Data excerpts:
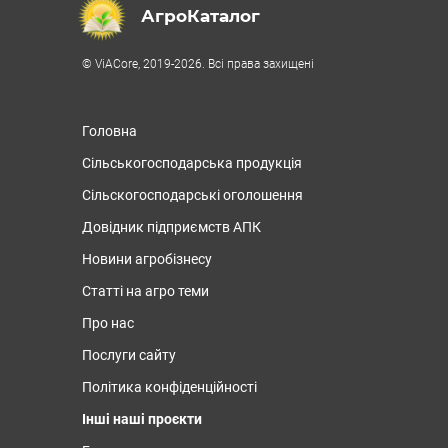
АгроКаталог
© ViACore, 2019-2026. Всі права захищені
Головна
Сільськогосподарська продукція
Сільскогосподарські оголошення
Довідник підприємств АПК
Новини агробізнесу
Статті на агро теми
Про нас
Послуги сайту
Політика конфіденційності
Інші наші проєкти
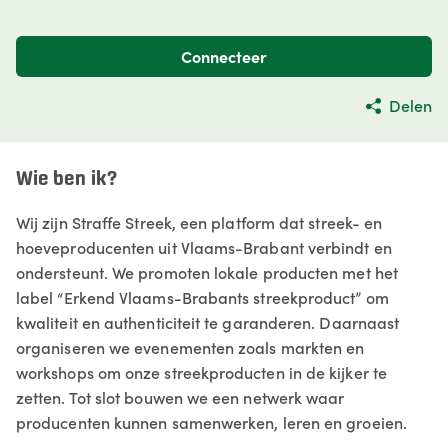
Connecteer
Delen
Wie ben ik?
Wij zijn Straffe Streek, een platform dat streek- en
hoeveproducenten uit Vlaams-Brabant verbindt en
ondersteunt. We promoten lokale producten met het
label “Erkend Vlaams-Brabants streekproduct” om
kwaliteit en authenticiteit te garanderen. Daarnaast
organiseren we evenementen zoals markten en
workshops om onze streekproducten in de kijker te
zetten. Tot slot bouwen we een netwerk waar
producenten kunnen samenwerken, leren en groeien.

**Instructions for the task:** Return a copy of each line in the entries that carries the string "Vlaams".

**Answer section:**
hoeveproducenten uit Vlaams-Brabant verbindt en
label “Erkend Vlaams-Brabants streekproduct” om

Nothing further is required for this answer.